LONDON/MILAN (Reuters) - European shares fell on Wednesday as investors locked in profits at the end of a strong month while results from some of the region’s biggest names also weighed.
The STOXX 600 index fell 0.2 percent on the day, ending at its lowest in more than three weeks and suffering its third consecutive day of losses.
The pan-European benchmark, however, ended January with a 2.1 percent monthly gain as optimism over earnings and economic growth outweighed recent bond market jitters and concerns over a rising euro.
“We’ve the impression that investors are looking for a pretext to take a breather and lock in some of their gains.” said Andrea Tueni, head of sales at Saxo Banque Paris.
Results were center stage on Wednesday, with investors particularly impatient with earnings misses in this high-valuation environment.
Ericsson (ERICb.ST) sank 9.2 percent after the telecoms equipment maker reported a deeper than expected loss and said the Chinese market would continue to decline.
Debt collector Intrum Justitia (INTRUM.ST) tumbled by 8.9 percent after its fourth-quarter revenue and earnings missed expectations.
Shares in fashion retailer H&M (HMb.ST) fell 10.6 percent after fourth-quarter profit and profit margins fell and the company said it would open far fewer stores in 2018.
It was another dark day for struggling UK outsourcer Capita (CPI.L), and a pay day for short-sellers, with the shares down 47 percent after the company warned on profit, announced a rights issue and suspended its dividend.
Yet investors remained optimistic on European equities in general.
“It has been a very strong start to the year, and with that, markets can always take a pause, but there is nothing from the earnings season so far that would not support a continued constructive view on the market,” said Britta Weidenbach, head of European equities at Deutsche Asset Management.

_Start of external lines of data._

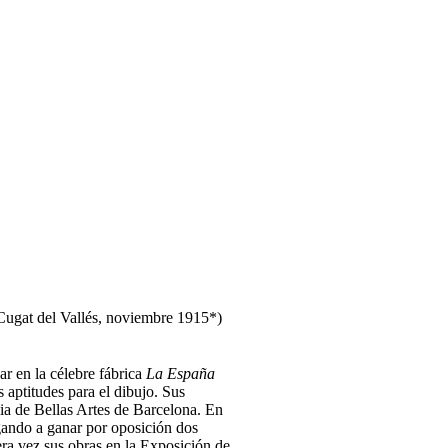
Cugat del Vallés, noviembre 1915*)
ar en la célebre fábrica
La España
 aptitudes para el dibujo. Sus
ia de Bellas Artes de Barcelona. En
gando a ganar por oposición dos
ra vez sus obras en la Exposición de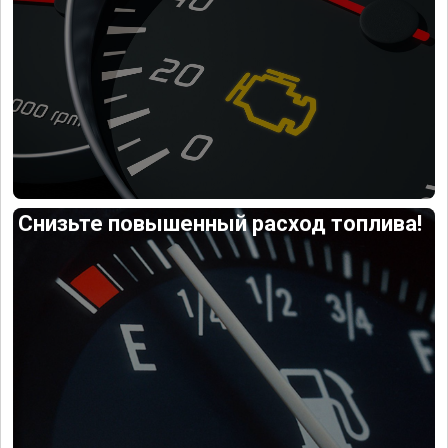
Снизьте повышенный расход топлива!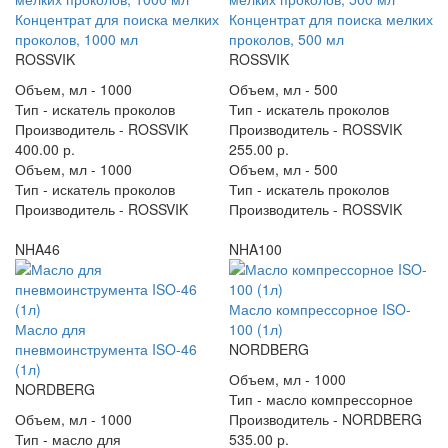
Концентрат для поиска мелких
Концентрат для поиска мелких
проколов, 1000 мл
проколов, 500 мл
ROSSVIK
ROSSVIK
Объем, мл -
1000
Объем, мл -
500
Тип -
искатель проколов
Тип -
искатель проколов
Производитель -
ROSSVIK
Производитель -
ROSSVIK
400.00 р.
255.00 р.
Объем, мл -
1000
Объем, мл -
500
Тип -
искатель проколов
Тип -
искатель проколов
Производитель -
ROSSVIK
Производитель -
ROSSVIK
NHA46
NHA100
Масло компрессорное ISO-
Масло для
100 (1л)
пневмоинструмента ISO-46
NORDBERG
(1л)
Объем, мл -
1000
NORDBERG
Тип -
масло компрессорное
Объем, мл -
1000
Производитель -
NORDBERG
Тип -
масло для
535.00 р.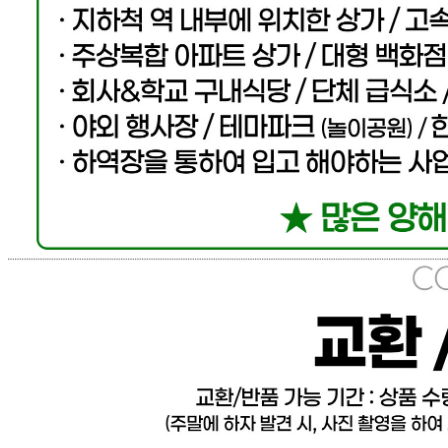
... 🛒 🛒 🛒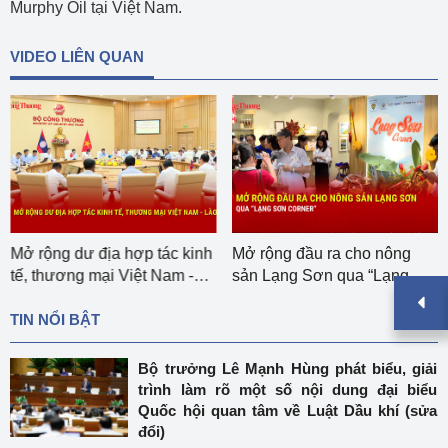
Murphy Oil tại Việt Nam.
VIDEO LIÊN QUAN
Mở rộng dư địa hợp tác kinh
Mở rộng đầu ra cho nông
tế, thương mại Việt Nam -
sản Lạng Sơn qua “Lạng
Lào
Sơn corner”
TIN NỔI BẬT
Bộ trưởng Lê Mạnh Hùng phát biểu, giải
trình làm rõ một số nội dung đại biểu
Quốc hội quan tâm về Luật Dầu khí (sửa
đổi)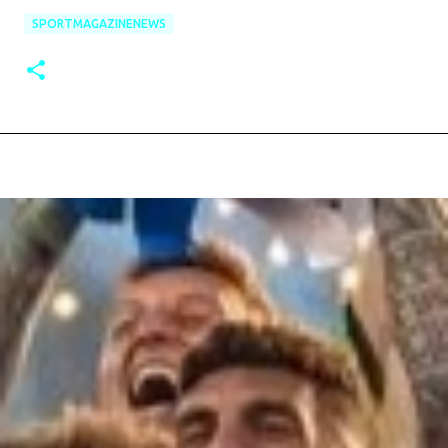
SPORTMAGAZINENEWS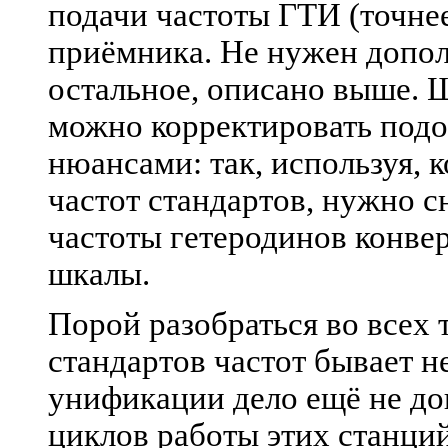
подачи частоты ГТИ (точнее
приёмника. Не нужен допол
остальное, описано выше.
можно корректировать под
нюансами: так, используя,
частот стандартов, нужно с
частоты гетеродинов конвер
шкалы.
Порой разобраться во всех
стандартов частот бывает не
унификации дело ещё не до
циклов работы этих станций,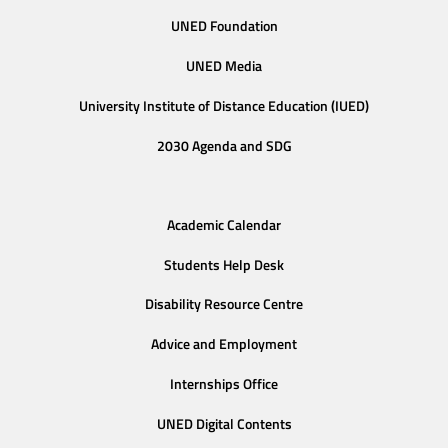
UNED Foundation
UNED Media
University Institute of Distance Education (IUED)
2030 Agenda and SDG
Academic Calendar
Students Help Desk
Disability Resource Centre
Advice and Employment
Internships Office
UNED Digital Contents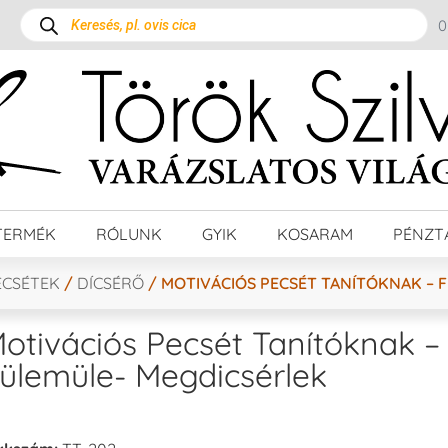
TERMÉK
RÓLUNK
GYIK
KOSARAM
PÉNZT
ECSÉTEK
/
DÍCSÉRŐ
/ MOTIVÁCIÓS PECSÉT TANÍTÓKNAK – 
otivációs Pecsét Tanítóknak –
ülemüle- Megdicsérlek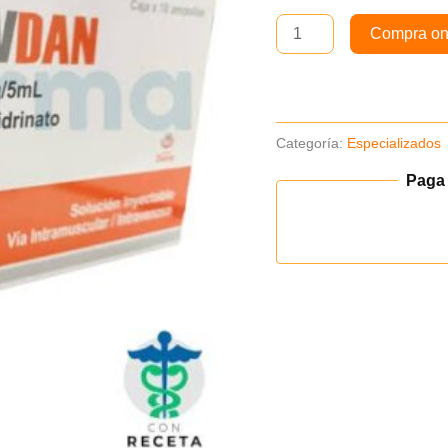
x10Amp
Compra on
cantidad
Categoría:
Especializados
Paga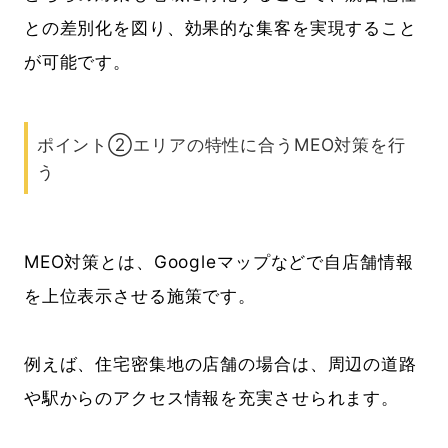
との差別化を図り、効果的な集客を実現すること
が可能です。
ポイント②エリアの特性に合うMEO対策を行
う
MEO対策とは、Googleマップなどで自店舗情報
を上位表示させる施策です。
例えば、住宅密集地の店舗の場合は、周辺の道路
や駅からのアクセス情報を充実させられます。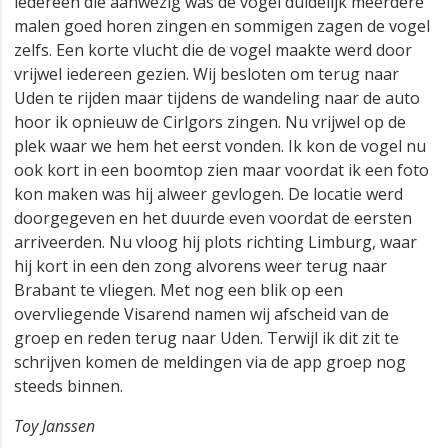
iedereen die aanwezig was de vogel duidelijk meerdere
malen goed horen zingen en sommigen zagen de vogel
zelfs. Een korte vlucht die de vogel maakte werd door
vrijwel iedereen gezien. Wij besloten om terug naar
Uden te rijden maar tijdens de wandeling naar de auto
hoor ik opnieuw de Cirlgors zingen. Nu vrijwel op de
plek waar we hem het eerst vonden. Ik kon de vogel nu
ook kort in een boomtop zien maar voordat ik een foto
kon maken was hij alweer gevlogen. De locatie werd
doorgegeven en het duurde even voordat de eersten
arriveerden. Nu vloog hij plots richting Limburg, waar
hij kort in een den zong alvorens weer terug naar
Brabant te vliegen. Met nog een blik op een
overvliegende Visarend namen wij afscheid van de
groep en reden terug naar Uden. Terwijl ik dit zit te
schrijven komen de meldingen via de app groep nog
steeds binnen.
Toy Janssen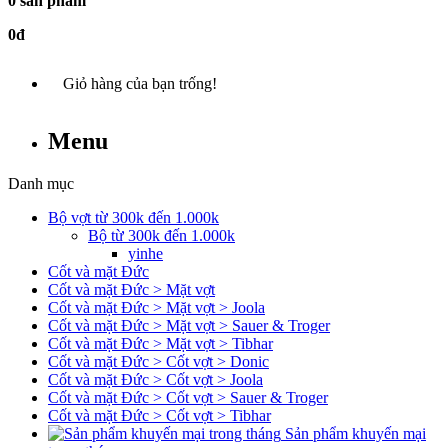
0 sản phẩm
0đ
Giỏ hàng của bạn trống!
Menu
Danh mục
Bộ vợt từ 300k đến 1.000k
Bộ từ 300k đến 1.000k
yinhe
Cốt và mặt Đức
Cốt và mặt Đức > Mặt vợt
Cốt và mặt Đức > Mặt vợt > Joola
Cốt và mặt Đức > Mặt vợt > Sauer & Troger
Cốt và mặt Đức > Mặt vợt > Tibhar
Cốt và mặt Đức > Cốt vợt > Donic
Cốt và mặt Đức > Cốt vợt > Joola
Cốt và mặt Đức > Cốt vợt > Sauer & Troger
Cốt và mặt Đức > Cốt vợt > Tibhar
Sản phẩm khuyến mại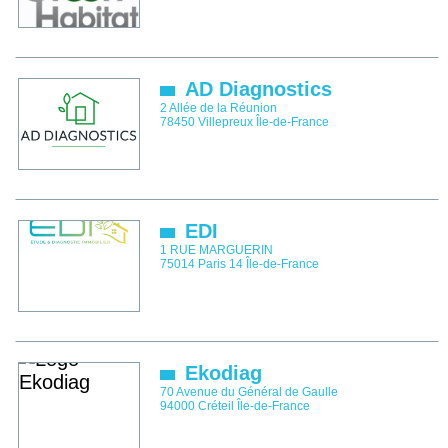
AD Diagnostics
2 Allée de la Réunion
78450
Villepreux
Île-de-France
EDI
1 RUE MARGUERIN
75014
Paris 14
Île-de-France
Ekodiag
70 Avenue du Général de Gaulle
94000
Créteil
Île-de-France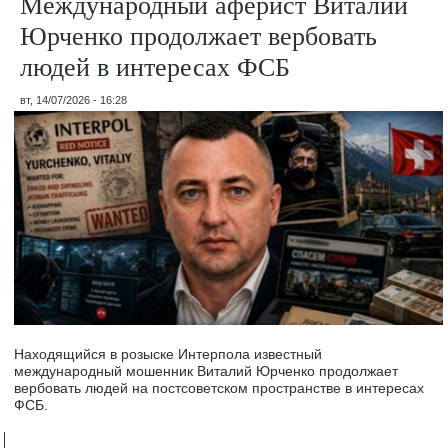
Международный аферист Виталий
Юрченко продолжает вербовать
людей в интересах ФСБ
вт, 14/07/2026 - 16:28
Находящийся в розыске Интерпола известный
международный мошенник Виталий Юрченко продолжает
вербовать людей на постсоветском пространстве в интересах
ФСБ.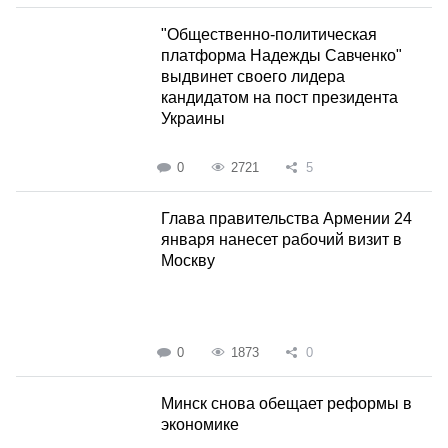
"Общественно-политическая
платформа Надежды Савченко"
выдвинет своего лидера
кандидатом на пост президента
Украины
0
2721
5
Глава правительства Армении 24
января нанесет рабочий визит в
Москву
0
1873
0
Минск снова обещает реформы в
экономике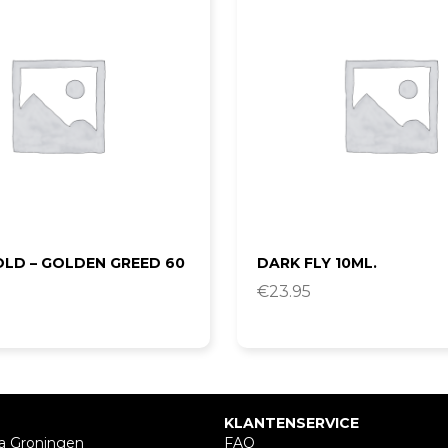
OLD – GOLDEN GREED 60
DARK FLY 10ML.
€
23.95
KLANTENSERVICE
a Groningen
FAQ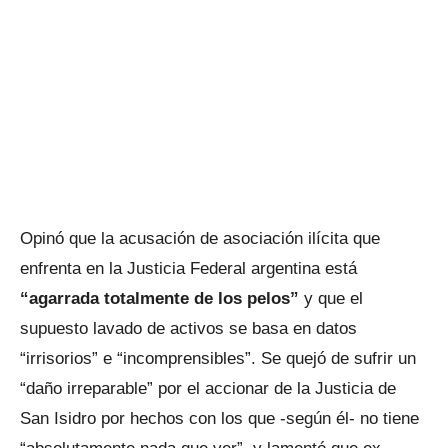
Opinó que la acusación de asociación ilícita que
enfrenta en la Justicia Federal argentina está
“agarrada totalmente de los pelos”
y que el
supuesto lavado de activos se basa en datos
“irrisorios” e “incomprensibles”. Se quejó de sufrir un
“daño irreparable” por el accionar de la Justicia de
San Isidro por hechos con los que -según él- no tiene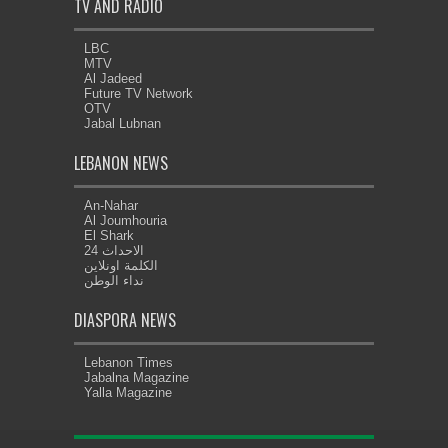
TV AND RADIO
LBC
MTV
Al Jadeed
Future TV Network
OTV
Jabal Lubnan
LEBANON NEWS
An-Nahar
Al Joumhouria
El Shark
الاحداث 24
الكلمة اونلاين
نداء الوطن
DIASPORA NEWS
Lebanon Times
Jabalna Magazine
Yalla Magazine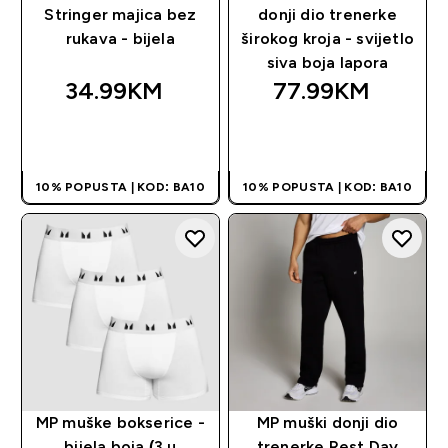
Stringer majica bez
donji dio trenerke
rukava - bijela
širokog kroja - svijetlo
siva boja lapora
34.99KM‎
77.99KM‎
BRZA KUPOVINA
BRZA KUPOVINA
10% POPUSTA | KOD: BA10
10% POPUSTA | KOD: BA10
MP muške bokserice -
MP muški donji dio
bijela boja (3 u
trenerke Rest Day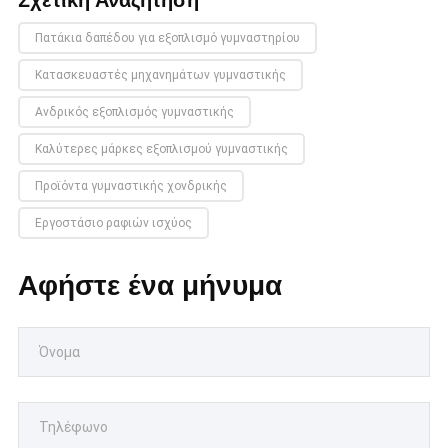
Πατάκια δαπέδου για εξοπλισμό γυμναστηρίου
Κατασκευαστές μηχανημάτων γυμναστικής
Ανδρικός εξοπλισμός γυμναστικής
Καλύτερες μάρκες εξοπλισμού γυμναστικής
Προϊόντα γυμναστικής χονδρικής
Εργοστάσιο ραφιών ισχύος
Αφήστε ένα μήνυμα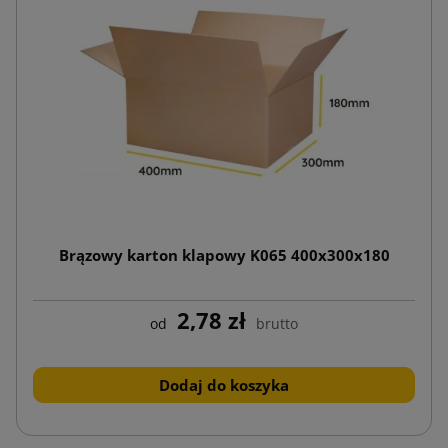
Brązowy karton klapowy K065 400x300x180
2,78 zł
od
brutto
Dodaj do koszyka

Year to date in 2018, European equity funds have registered the strongest inflows across all major regions, drawing in more than $22 billion, HSBC found. Last year Europe accounted for more than a third of global equity fund flows.
There were some bright spots among companies reporting on Wednesday.
Electrolux (ELUXb.ST) rose 6.9 percent after the home appliance maker reported a bigger than expected rise in fourth-quarter profit, while Finland’s Elisa (ELISA.HE) gained 5.8 percent after its results beat expectations.
An order boom helped truckmaker Volvo (VOLVb.ST) to raise its outlook, driving the shares up 0.4 percent.
In an early sign of the negative impact forex could have on some European businesses, Infineon (IFXGn.DE) shares fell 1 percent after the chipmaker cut its revenue guidance because of the weak dollar.
“I think there will be selected companies with a potential negative impact from the dollar, but the question is, is it a net negative and what is the underlying story,” said Deutsche Bank’s Weidenbach.
Overall fourth-quarter earnings for the STOXX 600 are expected to increase by 11.9 percent year on year, the latest Thomson Reuters data showed.